[GIVEN ENTRIES — start]
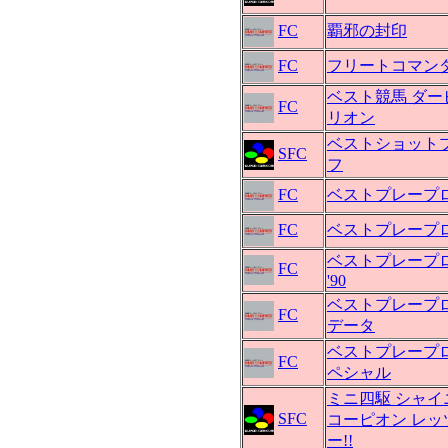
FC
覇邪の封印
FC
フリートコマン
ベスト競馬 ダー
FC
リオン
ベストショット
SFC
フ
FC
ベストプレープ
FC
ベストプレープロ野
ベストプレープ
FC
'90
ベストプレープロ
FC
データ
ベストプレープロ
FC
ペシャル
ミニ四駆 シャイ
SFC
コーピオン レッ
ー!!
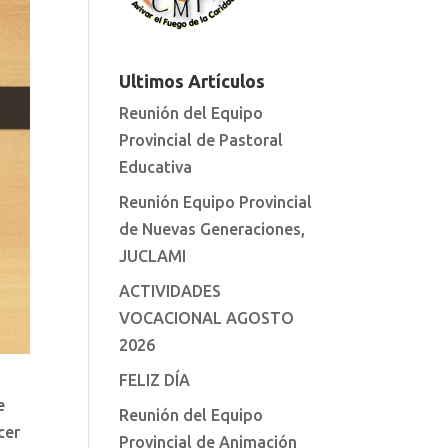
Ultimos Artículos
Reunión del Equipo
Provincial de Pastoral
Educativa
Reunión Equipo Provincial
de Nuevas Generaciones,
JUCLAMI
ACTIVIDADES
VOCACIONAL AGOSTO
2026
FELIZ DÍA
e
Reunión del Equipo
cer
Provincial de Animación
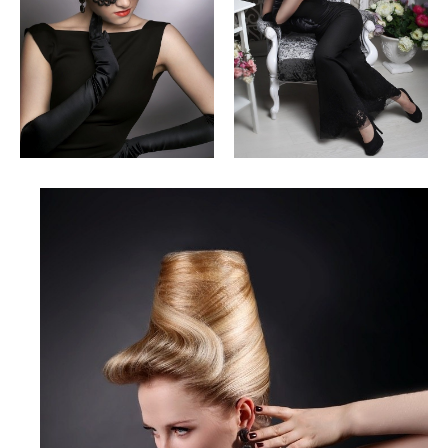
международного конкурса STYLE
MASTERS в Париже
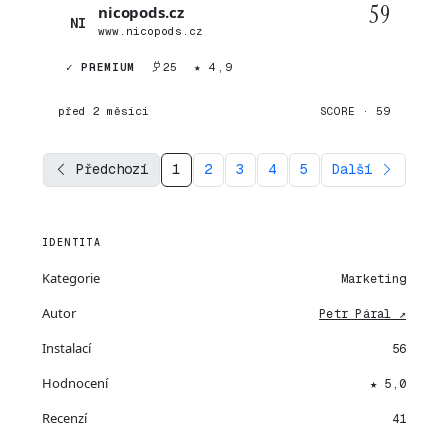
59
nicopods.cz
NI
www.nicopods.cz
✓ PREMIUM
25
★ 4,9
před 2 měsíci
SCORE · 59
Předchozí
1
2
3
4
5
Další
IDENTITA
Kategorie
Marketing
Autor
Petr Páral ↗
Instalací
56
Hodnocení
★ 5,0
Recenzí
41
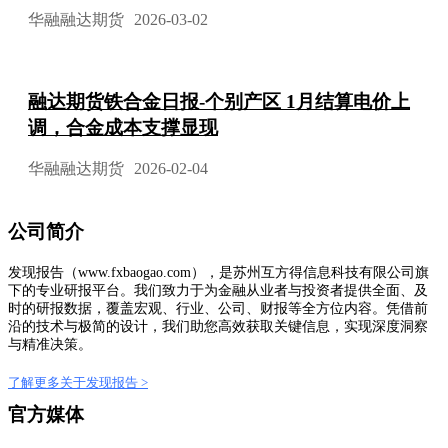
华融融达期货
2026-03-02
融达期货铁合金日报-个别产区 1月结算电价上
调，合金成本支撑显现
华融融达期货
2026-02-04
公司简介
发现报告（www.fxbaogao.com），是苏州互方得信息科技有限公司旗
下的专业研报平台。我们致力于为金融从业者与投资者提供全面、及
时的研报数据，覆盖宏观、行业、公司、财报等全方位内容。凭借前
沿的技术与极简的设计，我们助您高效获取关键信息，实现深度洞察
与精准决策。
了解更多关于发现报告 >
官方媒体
[GIVEN ENTRIES — finish]
[GIVEN ENTRIES — start]
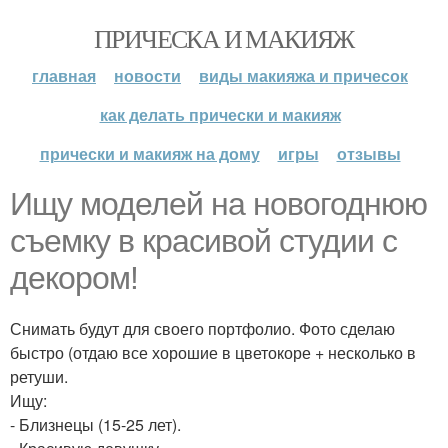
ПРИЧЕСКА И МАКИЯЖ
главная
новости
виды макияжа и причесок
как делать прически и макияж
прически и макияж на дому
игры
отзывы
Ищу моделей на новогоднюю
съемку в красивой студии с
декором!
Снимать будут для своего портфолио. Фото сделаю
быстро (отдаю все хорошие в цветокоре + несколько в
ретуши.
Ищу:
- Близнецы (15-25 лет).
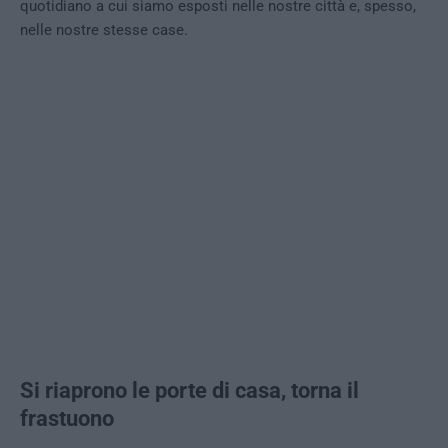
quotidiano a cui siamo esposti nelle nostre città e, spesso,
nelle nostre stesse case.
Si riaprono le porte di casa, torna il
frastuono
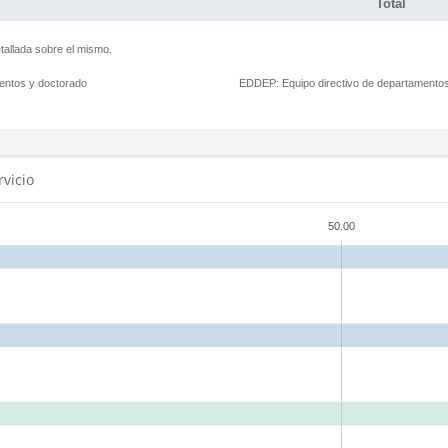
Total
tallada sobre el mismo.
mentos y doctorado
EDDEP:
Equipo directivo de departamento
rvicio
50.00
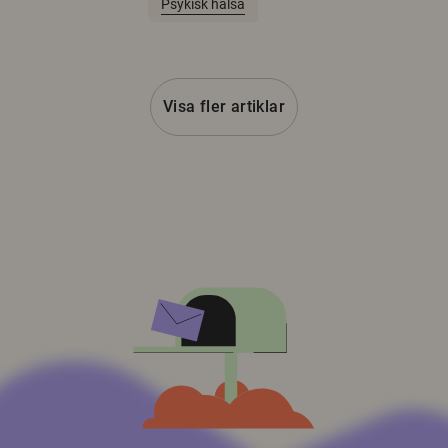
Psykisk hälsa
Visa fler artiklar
[GIVEN ENTRIES — finish]
[GIVEN ENTRIES — start]
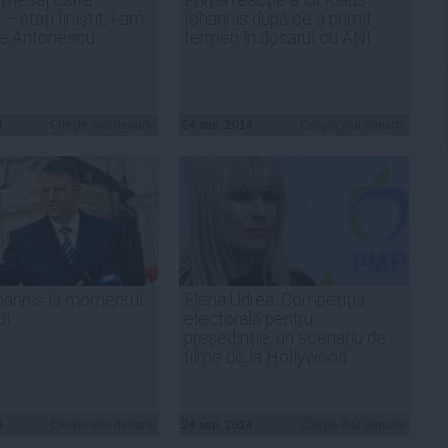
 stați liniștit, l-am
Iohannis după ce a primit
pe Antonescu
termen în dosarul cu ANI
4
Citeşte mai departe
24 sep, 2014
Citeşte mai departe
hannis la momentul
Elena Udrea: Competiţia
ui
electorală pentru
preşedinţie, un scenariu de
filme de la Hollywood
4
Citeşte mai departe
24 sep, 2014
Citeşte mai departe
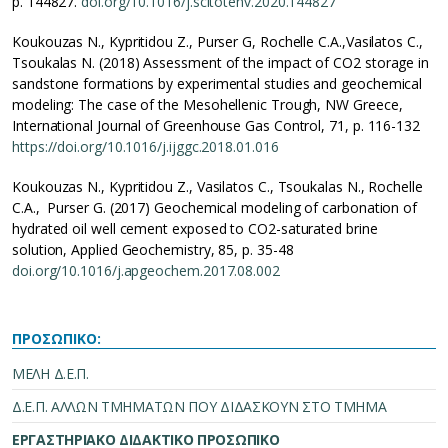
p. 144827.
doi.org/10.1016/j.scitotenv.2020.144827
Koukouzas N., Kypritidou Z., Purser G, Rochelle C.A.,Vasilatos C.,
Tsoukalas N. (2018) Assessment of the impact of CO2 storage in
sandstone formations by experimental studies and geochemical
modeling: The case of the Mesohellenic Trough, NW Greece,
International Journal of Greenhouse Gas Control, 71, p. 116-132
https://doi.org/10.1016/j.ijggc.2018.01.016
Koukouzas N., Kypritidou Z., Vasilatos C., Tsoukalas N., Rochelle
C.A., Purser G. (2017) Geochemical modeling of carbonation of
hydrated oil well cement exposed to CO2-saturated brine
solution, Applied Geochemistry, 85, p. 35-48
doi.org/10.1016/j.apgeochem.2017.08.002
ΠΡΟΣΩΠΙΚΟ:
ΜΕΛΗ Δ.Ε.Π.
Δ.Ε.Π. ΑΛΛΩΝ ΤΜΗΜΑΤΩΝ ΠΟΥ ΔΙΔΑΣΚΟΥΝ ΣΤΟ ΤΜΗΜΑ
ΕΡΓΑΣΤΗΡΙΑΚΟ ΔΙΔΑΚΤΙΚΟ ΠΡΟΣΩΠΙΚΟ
[GIVEN ENTRIES — finish]
** YOUR TASK **
Lines from the one above containing "filme de la Hollywood" down to the one containing "ΕΡΓΑΣΤΗΡΙΑΚΟ ΔΙΔΑΚΤΙΚΟ ΠΡΟΣΩΠΙΚΟ" should be transcribed exactly, with both ends kept and no pictures.

** SOLUTION **
filme de la Hollywood
4
Citeşte mai departe
24 sep, 2014
Citeşte mai departe
p. 144827.
doi.org/10.1016/j.scitotenv.2020.144827
Koukouzas N., Kypritidou Z., Purser G, Rochelle C.A.,Vasilatos C.,
Tsoukalas N. (2018) Assessment of the impact of CO2 storage in
sandstone formations by experimental studies and geochemical
modeling: The case of the Mesohellenic Trough, NW Greece,
International Journal of Greenhouse Gas Control, 71, p. 116-132
https://doi.org/10.1016/j.ijggc.2018.01.016
Koukouzas N., Kypritidou Z., Vasilatos C., Tsoukalas N., Rochelle
C.A., Purser G. (2017) Geochemical modeling of carbonation of
hydrated oil well cement exposed to CO2-saturated brine
solution, Applied Geochemistry, 85, p. 35-48
doi.org/10.1016/j.apgeochem.2017.08.002
ΠΡΟΣΩΠΙΚΟ:
ΜΕΛΗ Δ.Ε.Π.
Δ.Ε.Π. ΑΛΛΩΝ ΤΜΗΜΑΤΩΝ ΠΟΥ ΔΙΔΑΣΚΟΥΝ ΣΤΟ ΤΜΗΜΑ
ΕΡΓΑΣΤΗΡΙΑΚΟ ΔΙΔΑΚΤΙΚΟ ΠΡΟΣΩΠΙΚΟ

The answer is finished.